Page 5 - Budget Newsletter 2021
P. 5

The Dividend Allowance

            The dividend allowance also started life in April 2016, originally at a level of £5,000 before it was reduced to the
            current £2,000 which remains unchanged for 2022/23.

            The allowance means that, in 2022/23, the first £2,000 of dividends you receive is not subject to any tax in your hands,
            regardless of your marginal income tax rate. Once the £2,000 allowance is exceeded, there is a tax charge, the rate of
            which will increase by 1.25% for 2022/23 (please see the table below). Like the PSA, the dividend allowance is really a
            nil rate band, so up to £2,000 of dividends do not disappear from your tax calculations, even though they are taxed at
            0%.

                                                  DIVIDEND TAX RATES

                          TAX YEAR            BASIC RATE         HIGHER RATE        ADDITIONAL RATE
                    2021/22                      7.50%              32.50%               38.10%
                    2022/23 ONWARDS              8.75%              33.75%               39.35%


            The pandemic prompted a wide range of companies to reduce or stop paying dividends in 2020. Many companies
            have since restored their dividend payments, albeit some have taken the opportunity to ‘rebase’ (i.e. cut) their pay
            outs. The current historic yield on UK shares is now around 3.2%, which means, in theory, a UK share portfolio worth
            more than about £65,000 could attract additional tax on dividend income, even for a basic rate taxpayer.

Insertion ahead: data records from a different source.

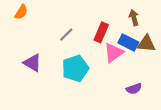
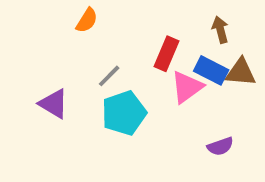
orange semicircle: (21, 12) -> (87, 20), moved
gray line: (66, 35) -> (109, 76), moved

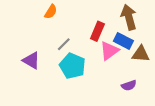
brown arrow: (220, 30) -> (129, 17), size x1.6
brown triangle: (241, 72) -> (141, 54), moved
cyan pentagon: (124, 113) -> (72, 66), turned -30

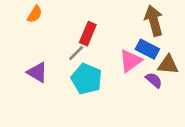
orange semicircle: (51, 12) -> (35, 14), moved
red rectangle: (97, 31) -> (88, 34), moved
purple semicircle: (129, 85) -> (154, 80), moved, turned -120

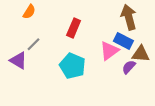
gray line: (76, 53) -> (34, 44), moved
purple triangle: (37, 72) -> (18, 60), moved
purple semicircle: (154, 80) -> (129, 67), turned -88

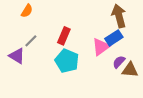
red rectangle: (74, 28) -> (64, 36), moved
blue rectangle: (123, 41) -> (114, 38), turned -60
brown triangle: (141, 54) -> (130, 70), moved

            The Starting Rate Band

            The starting rate band for savings income was launched at £5,000 in 2016/17 and at a tax rate of 0%, and will remain
            on that basis for 2022/23. Sadly, most people are not able to take advantage of the starting rate band: if your earnings
            and/or pension income exceed £17,570 in 2022/23, then that probably includes you. However, if you (or your partner)
            do qualify, you will need to ensure you have the right type of investment income to pay 0% tax.




                PLANNING POINT


                If you don’t anticipate using all your personal allowance or PSA in the current tax year, think about creating
                more income by closing deposit accounts before 6 April and crystallising the interest in this tax year. But beware
                of early closure penalties and shutting down accounts with better interest rates than are available now!

                For 2022/23, consider who should own what in terms of investments and savings. The savings and dividend
                allowances mean it is not simply a question of loading as much as possible on the lower rate taxpayer of a
                couple. In theory, you will each be able to receive an income of up to £20,570 tax free in 2022/23, but only if
                you have the right mix of earnings, savings income and dividends.





            Capital Gains Tax (CGT)

            CGT was a tax which attracted the Chancellor’s attention last year when he asked the Office of Tax Simplification (OTS)
            to review the operation of the tax. The OTS’s first report was published in November, but the Chancellor made no
            mention of it in his March 2021 Budget, deciding only to freeze the annual exempt amount at £12,300 until the end of
            the 2025/26 tax year. A second report emerged from the OTS in May, dealing with technical issues. However, the
            Chancellor chose not to announce any significant changes to CGT, suggesting that reform may now be off the agenda.